◆ **What this task involves**:
Given the material below, return only the lines starting at the line with "Identify the click" and ending at the line with "Статические уплотнения", exactly as they appear.
*** The records
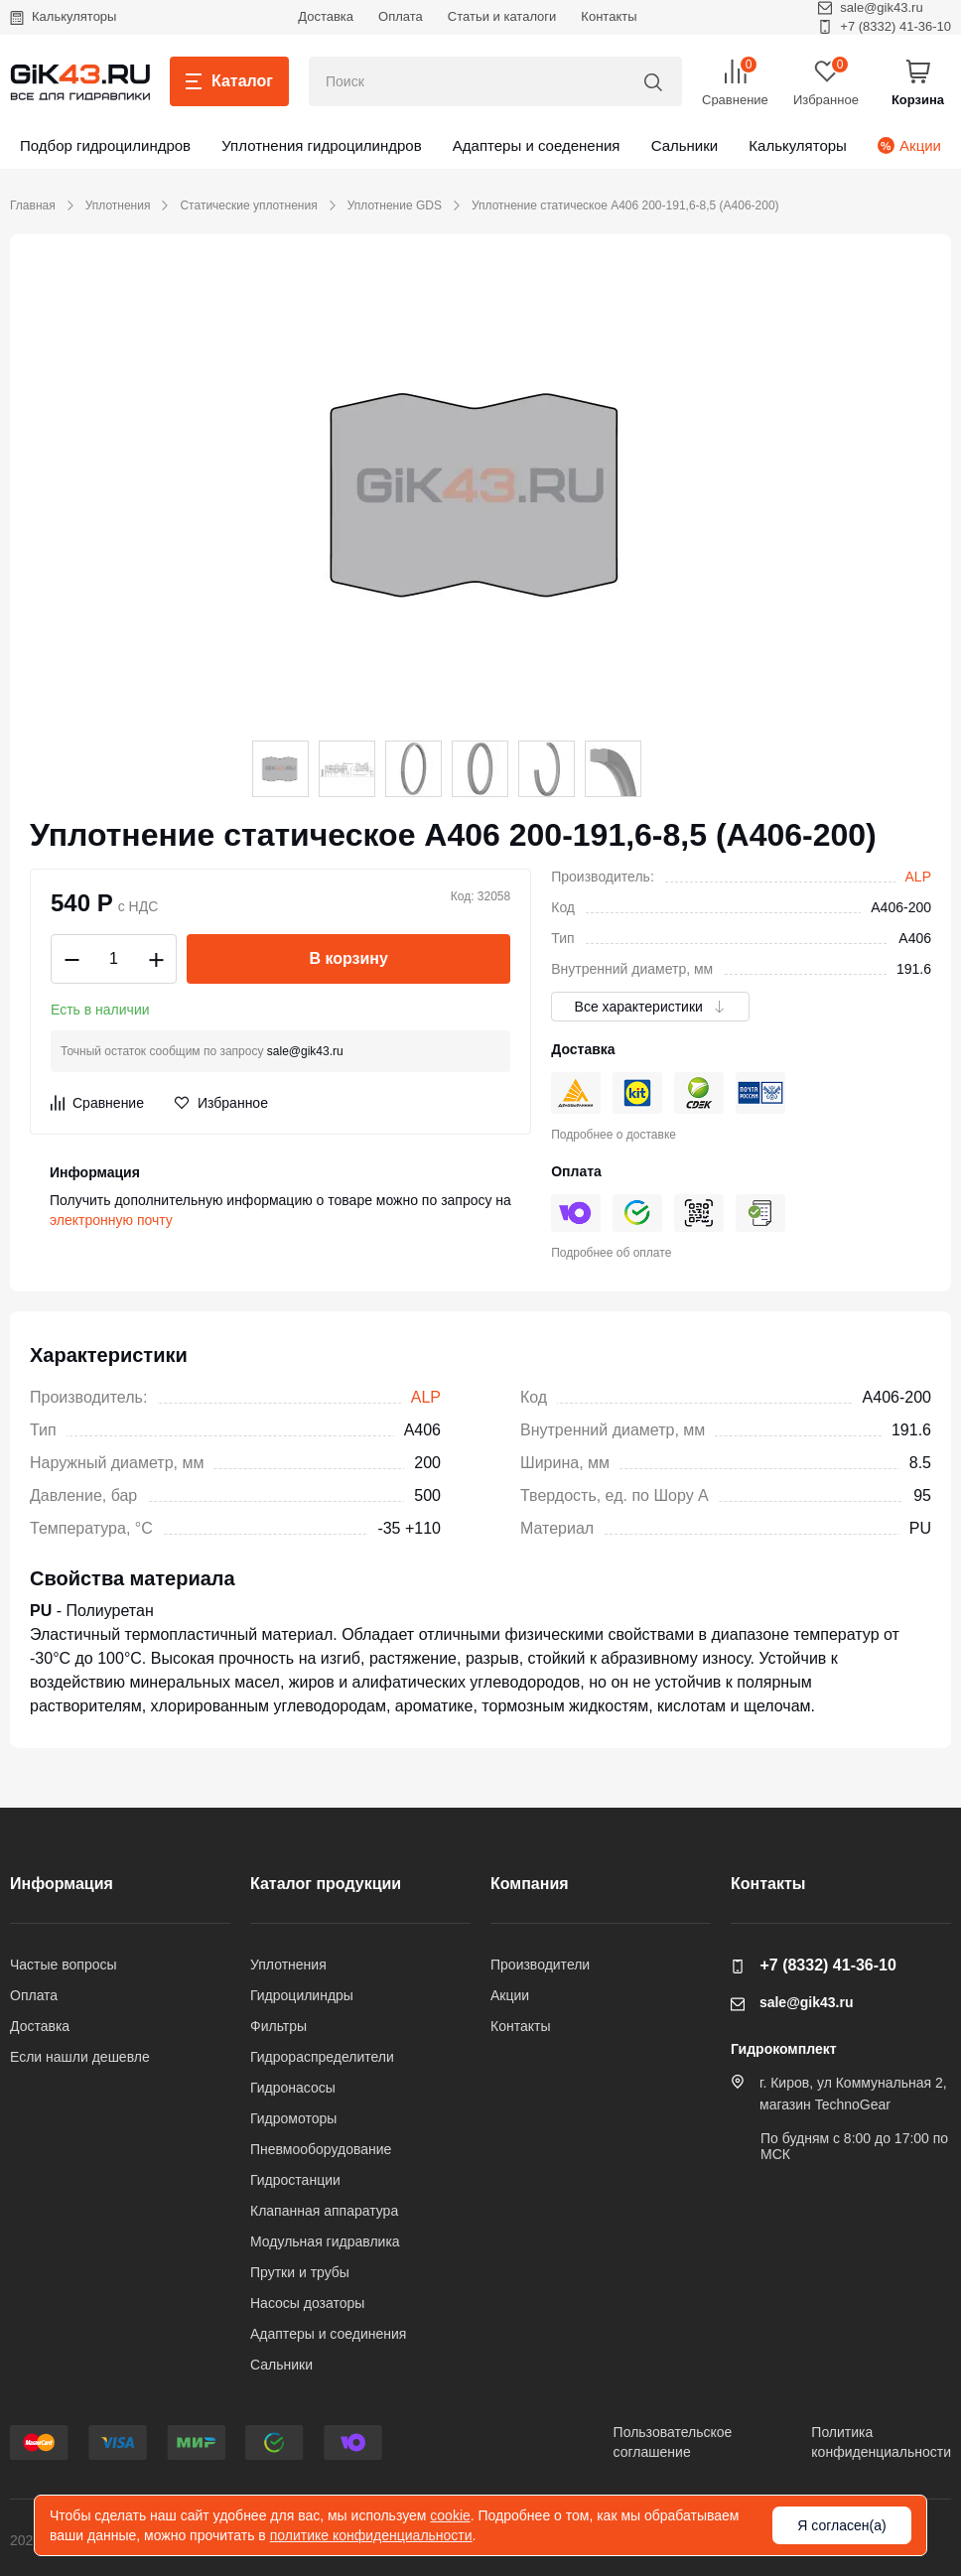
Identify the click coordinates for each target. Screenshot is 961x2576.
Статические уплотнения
******
*** The records
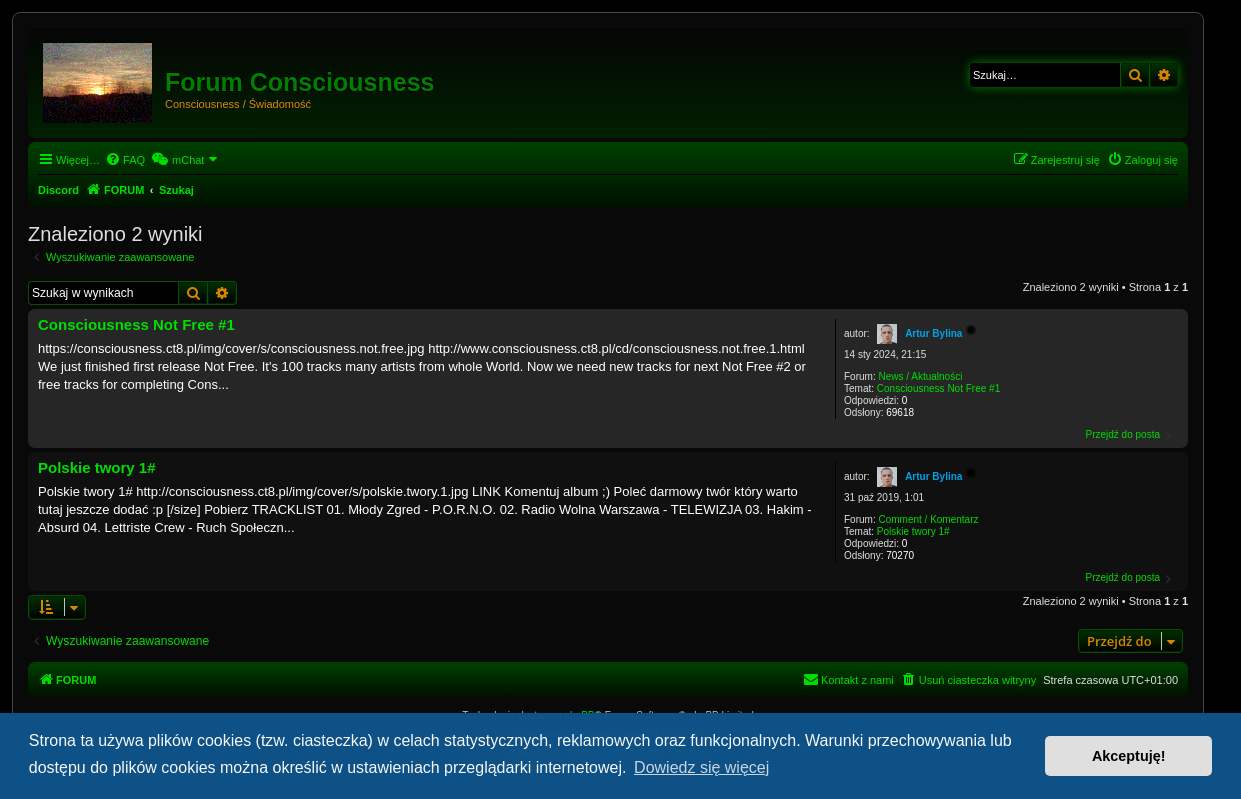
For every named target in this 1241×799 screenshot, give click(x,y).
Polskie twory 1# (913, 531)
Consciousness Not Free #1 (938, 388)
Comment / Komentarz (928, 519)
******
◆ **Result for this exercise**:
Identify the click coordinates for each target. Screenshot is 961x2576.
Статические уплотнения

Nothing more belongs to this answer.